---------- Recorded data
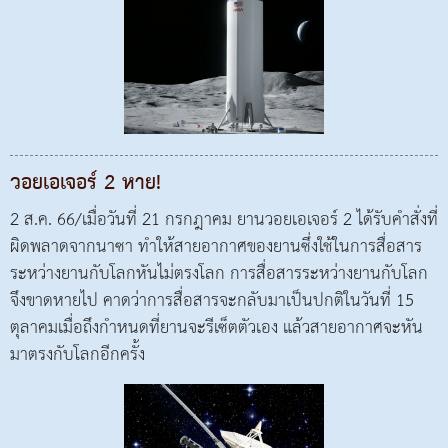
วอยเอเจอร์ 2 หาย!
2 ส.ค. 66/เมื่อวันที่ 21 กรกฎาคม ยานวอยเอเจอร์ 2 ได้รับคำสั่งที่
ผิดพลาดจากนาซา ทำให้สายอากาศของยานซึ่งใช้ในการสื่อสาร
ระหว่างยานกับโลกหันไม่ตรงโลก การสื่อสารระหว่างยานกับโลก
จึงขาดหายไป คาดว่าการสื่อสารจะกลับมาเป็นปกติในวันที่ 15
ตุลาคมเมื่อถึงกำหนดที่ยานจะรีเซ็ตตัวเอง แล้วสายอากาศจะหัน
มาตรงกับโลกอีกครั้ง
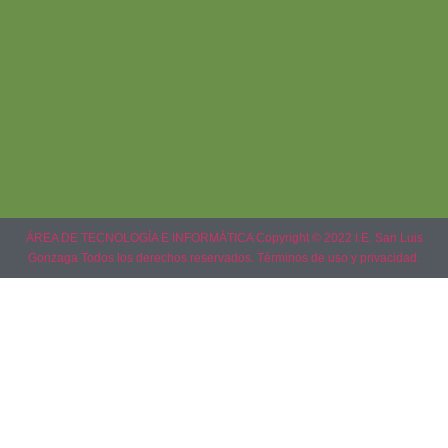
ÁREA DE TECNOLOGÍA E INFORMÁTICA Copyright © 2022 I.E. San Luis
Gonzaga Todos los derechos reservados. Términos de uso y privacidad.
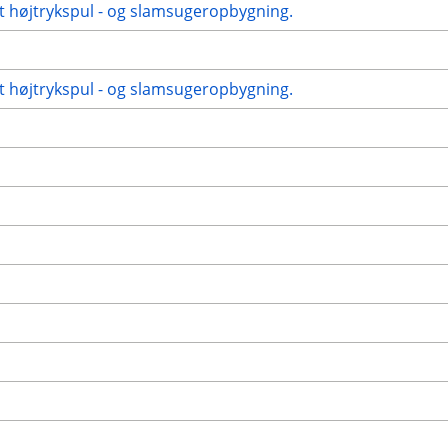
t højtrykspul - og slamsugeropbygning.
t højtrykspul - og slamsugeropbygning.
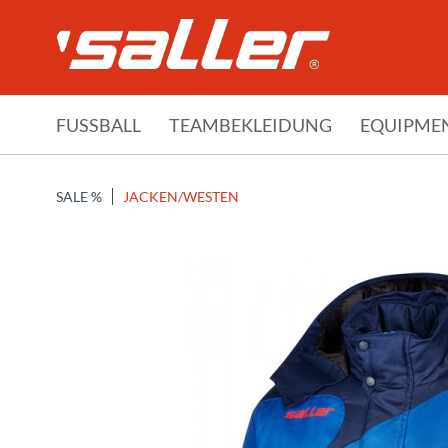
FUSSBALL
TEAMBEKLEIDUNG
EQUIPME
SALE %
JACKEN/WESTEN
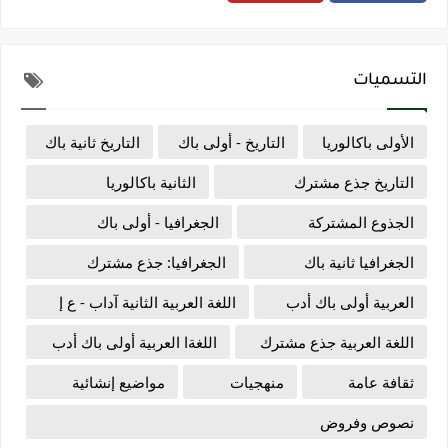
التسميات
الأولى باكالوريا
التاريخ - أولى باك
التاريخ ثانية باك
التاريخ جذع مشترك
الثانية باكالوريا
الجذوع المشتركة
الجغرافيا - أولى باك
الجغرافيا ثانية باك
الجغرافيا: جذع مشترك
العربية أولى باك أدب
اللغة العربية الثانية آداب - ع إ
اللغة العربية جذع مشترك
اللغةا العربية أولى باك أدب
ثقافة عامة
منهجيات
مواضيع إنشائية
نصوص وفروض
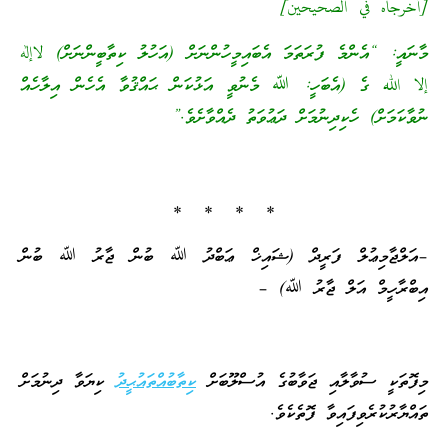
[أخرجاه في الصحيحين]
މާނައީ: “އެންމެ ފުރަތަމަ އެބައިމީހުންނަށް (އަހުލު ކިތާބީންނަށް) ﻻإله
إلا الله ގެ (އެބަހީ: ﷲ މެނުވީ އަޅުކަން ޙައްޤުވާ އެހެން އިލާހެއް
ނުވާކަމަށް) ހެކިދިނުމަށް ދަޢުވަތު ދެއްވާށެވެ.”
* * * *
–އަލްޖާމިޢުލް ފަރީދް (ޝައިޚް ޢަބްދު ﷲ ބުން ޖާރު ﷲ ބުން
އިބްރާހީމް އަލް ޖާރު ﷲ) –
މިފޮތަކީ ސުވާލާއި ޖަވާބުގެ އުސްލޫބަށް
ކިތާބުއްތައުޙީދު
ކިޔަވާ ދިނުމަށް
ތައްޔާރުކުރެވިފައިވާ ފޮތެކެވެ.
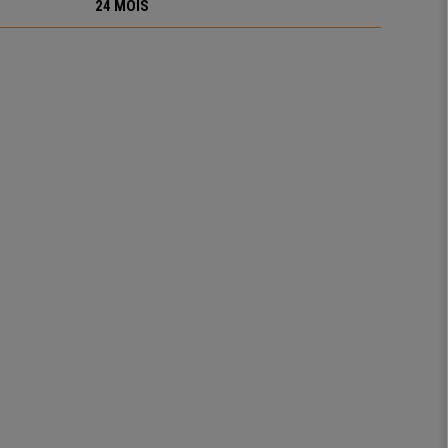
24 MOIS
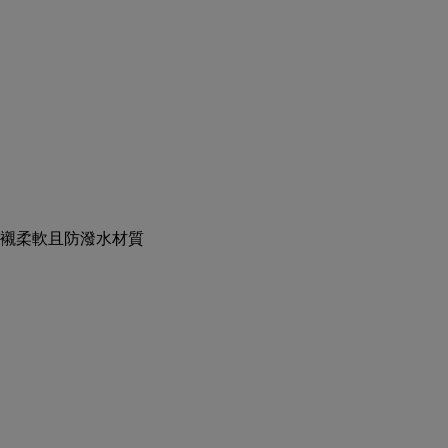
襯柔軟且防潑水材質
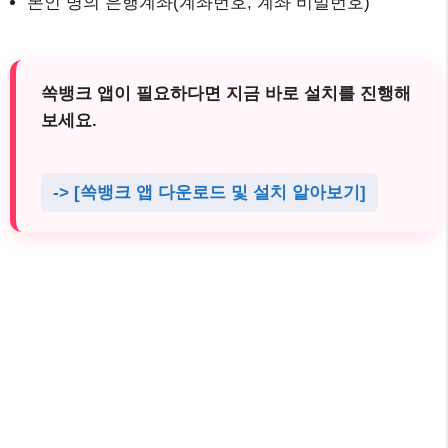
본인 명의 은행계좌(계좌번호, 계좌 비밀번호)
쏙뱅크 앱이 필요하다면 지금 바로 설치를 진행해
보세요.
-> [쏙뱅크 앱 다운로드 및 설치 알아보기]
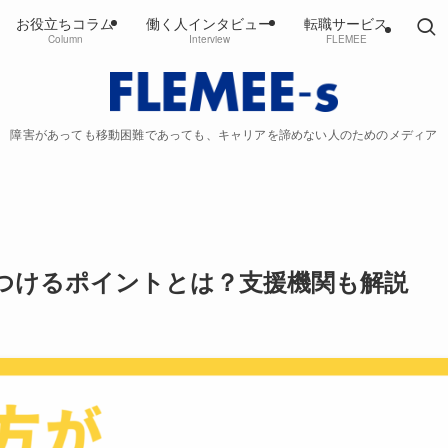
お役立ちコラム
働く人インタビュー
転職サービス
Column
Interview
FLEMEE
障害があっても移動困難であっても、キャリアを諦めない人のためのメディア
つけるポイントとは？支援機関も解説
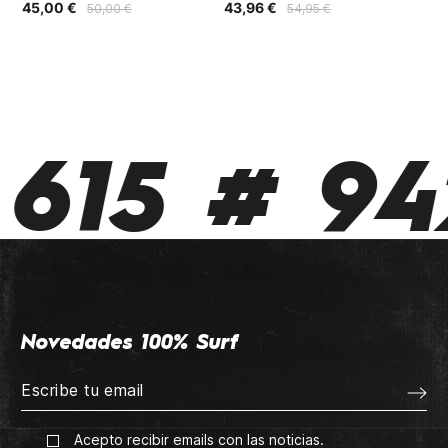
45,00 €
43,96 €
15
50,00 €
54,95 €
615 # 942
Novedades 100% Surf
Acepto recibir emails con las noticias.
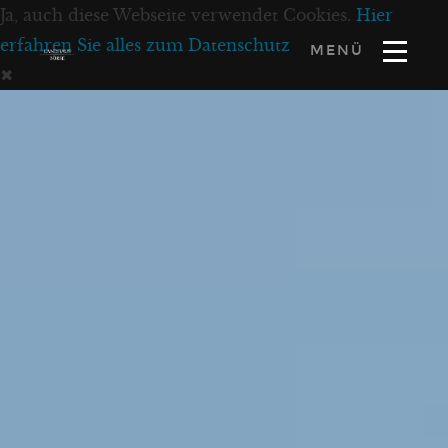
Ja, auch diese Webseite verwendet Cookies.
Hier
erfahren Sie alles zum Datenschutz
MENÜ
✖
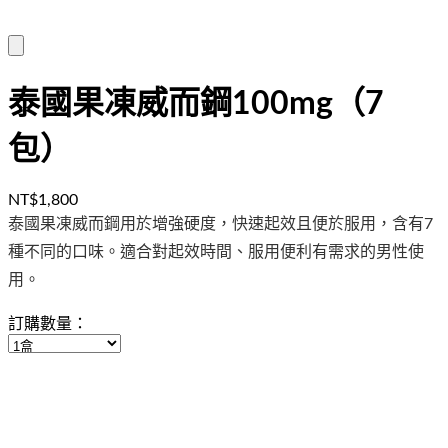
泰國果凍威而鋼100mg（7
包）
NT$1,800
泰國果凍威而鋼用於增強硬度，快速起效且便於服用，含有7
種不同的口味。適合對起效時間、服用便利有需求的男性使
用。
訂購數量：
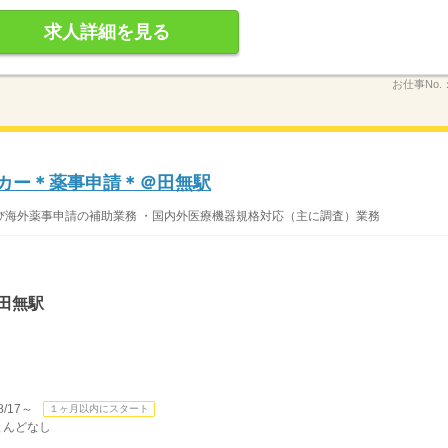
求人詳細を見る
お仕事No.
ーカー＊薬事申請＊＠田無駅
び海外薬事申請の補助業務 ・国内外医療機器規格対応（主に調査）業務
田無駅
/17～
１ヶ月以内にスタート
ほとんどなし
--------------------
Would you copy out every line of the data above exactly, minus the pictures?

Result of this task
วอยเอเจอร์ 2 หาย!
2 ส.ค. 66/เมื่อวันที่ 21 กรกฎาคม ยานวอยเอเจอร์ 2 ได้รับคำสั่งที่
ผิดพลาดจากนาซา ทำให้สายอากาศของยานซึ่งใช้ในการสื่อสาร
ระหว่างยานกับโลกหันไม่ตรงโลก การสื่อสารระหว่างยานกับโลก
จึงขาดหายไป คาดว่าการสื่อสารจะกลับมาเป็นปกติในวันที่ 15
ตุลาคมเมื่อถึงกำหนดที่ยานจะรีเซ็ตตัวเอง แล้วสายอากาศจะหัน
มาตรงกับโลกอีกครั้ง
ÁREA DE TECNOLOGÍA E INFORMÁTICA Copyright © 2022 I.E. San Luis
Gonzaga Todos los derechos reservados. Términos de uso y privacidad.
t højtrykspul - og slamsugeropbygning.
t højtrykspul - og slamsugeropbygning.
FUSSBALL
TEAMBEKLEIDUNG
EQUIPME
SALE %
JACKEN/WESTEN
التسميات
الأولى باكالوريا
التاريخ - أولى باك
التاريخ ثانية باك
التاريخ جذع مشترك
الثانية باكالوريا
الجذوع المشتركة
الجغرافيا - أولى باك
الجغرافيا ثانية باك
الجغرافيا: جذع مشترك
العربية أولى باك أدب
اللغة العربية الثانية آداب - ع إ
اللغة العربية جذع مشترك
اللغةا العربية أولى باك أدب
ثقافة عامة
منهجيات
مواضيع إنشائية
نصوص وفروض
[أخرجاه في الصحيحين]
މާނައީ: “އެންމެ ފުރަތަމަ އެބައިމީހުންނަށް (އަހުލު ކިތާބީންނަށް) ﻻإله
إلا الله ގެ (އެބަހީ: ﷲ މެނުވީ އަޅުކަން ޙައްޤުވާ އެހެން އިލާހެއް
ނުވާކަމަށް) ހެކިދިނުމަށް ދަޢުވަތު ދެއްވާށެވެ.”
* * * *
–އަލްޖާމިޢުލް ފަރީދް (ޝައިޚް ޢަބްދު ﷲ ބުން ޖާރު ﷲ ބުން
އިބްރާހީމް އަލް ޖާރު ﷲ) –
މިފޮތަކީ ސުވާލާއި ޖަވާބުގެ އުސްލޫބަށް
ކިތާބުއްތައުޙީދު
ކިޔަވާ ދިނުމަށް
ތައްޔާރުކުރެވިފައިވާ ފޮތެކެވެ.
24 MOIS
襯柔軟且防潑水材質
본인 명의 은행계좌(계좌번호, 계좌 비밀번호)
쏙뱅크 앱이 필요하다면 지금 바로 설치를 진행해
보세요.
-> [쏙뱅크 앱 다운로드 및 설치 알아보기]
お役立ちコラム
働く人インタビュー
転職サービス
Column
Interview
FLEMEE
障害があっても移動困難であっても、キャリアを諦めない人のためのメディア
つけるポイントとは？支援機関も解説
45,00 €
43,96 €
15
50,00 €
54,95 €
615 # 942
Novedades 100% Surf
Acepto recibir emails con las noticias.
Ja, auch diese Webseite verwendet Cookies.
Hier
erfahren Sie alles zum Datenschutz
MENÜ
✖
泰國果凍威而鋼100mg（7
包）
NT$1,800
泰國果凍威而鋼用於增強硬度，快速起效且便於服用，含有7
種不同的口味。適合對起效時間、服用便利有需求的男性使
用。
訂購數量：
求人詳細を見る
お仕事No.
ーカー＊薬事申請＊＠田無駅
び海外薬事申請の補助業務 ・国内外医療機器規格対応（主に調査）業務
田無駅
/17～
１ヶ月以内にスタート
ほとんどなし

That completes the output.